Алеша молчал, но как-то внутренне разгорался – и все больше и больше. Это было заметно по блеску его глаз, у которых впервые стали разглаживаться пучки напряженных морщинок. Он словно хотел что-то высказать, но только ждал подходящего момента.

– Так что видишь, какая вилка получилась. После тридцати, собственно, только такая вилка и остается. Или – головой в разврат и свинство и забыть обо всем, как пытался наш Федор Павлович, пока очередной и на этот раз уже твой личный Смердяков не проломит тебе башку… Или – стать охранителем жизни, понимая, что ничего другого не остается, если в тебе осталась хоть капля благородства.
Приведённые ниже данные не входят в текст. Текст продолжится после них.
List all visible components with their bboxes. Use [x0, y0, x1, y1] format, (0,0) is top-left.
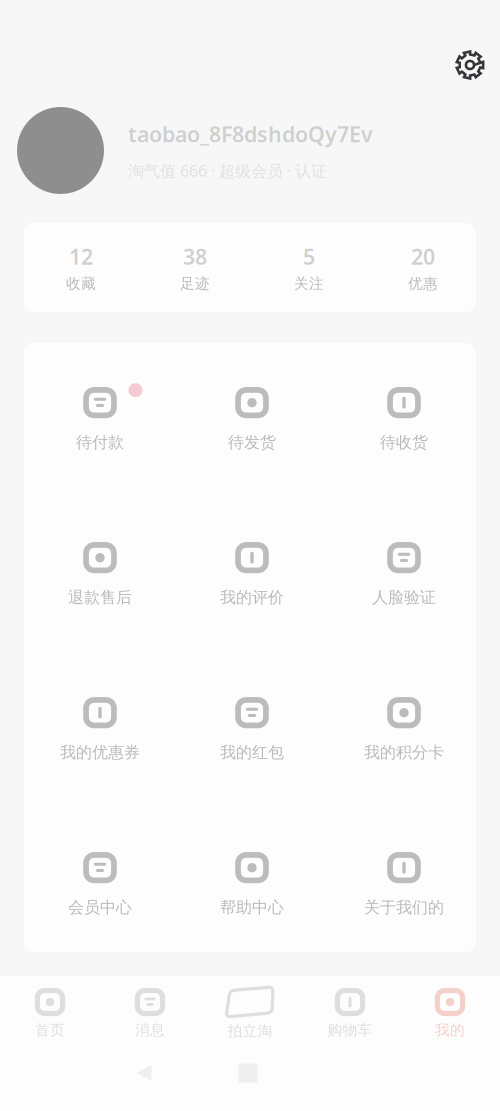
staticText: 38 [183, 242, 207, 271]
staticText: 收藏 [66, 275, 96, 293]
staticText: 我的红包 [220, 743, 284, 762]
staticText: 我的积分卡 [364, 743, 444, 762]
staticText: 消息 [135, 1021, 165, 1039]
button[interactable]: 退款售后 [24, 497, 176, 652]
button[interactable]: Home [224, 1058, 272, 1088]
staticText: 我的 [435, 1021, 465, 1039]
button[interactable]: 12 [24, 224, 138, 312]
staticText: 拍立淘 [228, 1022, 272, 1040]
button[interactable]: 消息 [100, 987, 200, 1040]
button[interactable]: 待发货 [176, 342, 328, 497]
button[interactable]: 我的红包 [176, 652, 328, 807]
staticText: 待发货 [228, 433, 276, 452]
button[interactable]: 拍立淘 [200, 987, 300, 1040]
button[interactable]: 我的 [400, 987, 500, 1040]
staticText: 待付款 [76, 433, 124, 452]
staticText: 退款售后 [68, 588, 132, 607]
button[interactable]: 首页 [0, 987, 100, 1040]
staticText: 关于我们的 [364, 898, 444, 917]
staticText: 关注 [294, 275, 324, 293]
button[interactable]: 会员中心 [24, 807, 176, 962]
staticText: taobao_8F8dshdoQy7Ev [128, 120, 373, 148]
staticText: 帮助中心 [220, 898, 284, 917]
button[interactable]: 20 [366, 224, 480, 312]
button[interactable]: Back [120, 1058, 168, 1088]
staticText: 我的评价 [220, 588, 284, 607]
staticText: 待收货 [380, 433, 428, 452]
button[interactable]: 人脸验证 [328, 497, 480, 652]
staticText: 人脸验证 [372, 588, 436, 607]
button[interactable]: 关于我们的 [328, 807, 480, 962]
button[interactable]: Settings [445, 40, 495, 90]
staticText: 5 [303, 242, 315, 271]
staticText: 20 [411, 242, 435, 271]
button[interactable]: 购物车 [300, 987, 400, 1040]
staticText: 会员中心 [68, 898, 132, 917]
staticText: 12 [69, 242, 93, 271]
button[interactable]: 38 [138, 224, 252, 312]
staticText: 足迹 [180, 275, 210, 293]
button[interactable]: 我的评价 [176, 497, 328, 652]
staticText: 首页 [35, 1021, 65, 1039]
button[interactable]: 我的优惠券 [24, 652, 176, 807]
button[interactable]: 5 [252, 224, 366, 312]
staticText: 购物车 [328, 1021, 372, 1039]
button[interactable]: 待付款 [24, 342, 176, 497]
button[interactable]: 我的积分卡 [328, 652, 480, 807]
staticText: 淘气值 666 · 超级会员 · 认证 [128, 160, 327, 181]
staticText: 我的优惠券 [60, 743, 140, 762]
button[interactable]: 待收货 [328, 342, 480, 497]
staticText: 优惠 [408, 275, 438, 293]
button[interactable]: 帮助中心 [176, 807, 328, 962]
Особенно, когда так и не смог приобрести веры… ни во что другое. Так что видишь, братец, какое оправдание нашел я своей живучести?.. А то я, знаешь, сейчас себя на какой мысли поймал – что пытаюсь оправдаться перед тобой, почему я до сих пор живой. И – веришь ли? – даже стыдно как-то перед тобой. То бишь, если бы ты узнал, что я уже умер – то уважал бы меня: вот, дескать, человек – сдержал слово, обещал после тридцати разбить кубок и разбил… Ан-нет – сидит тут перед тобой живехонек, да еще и оправдывается…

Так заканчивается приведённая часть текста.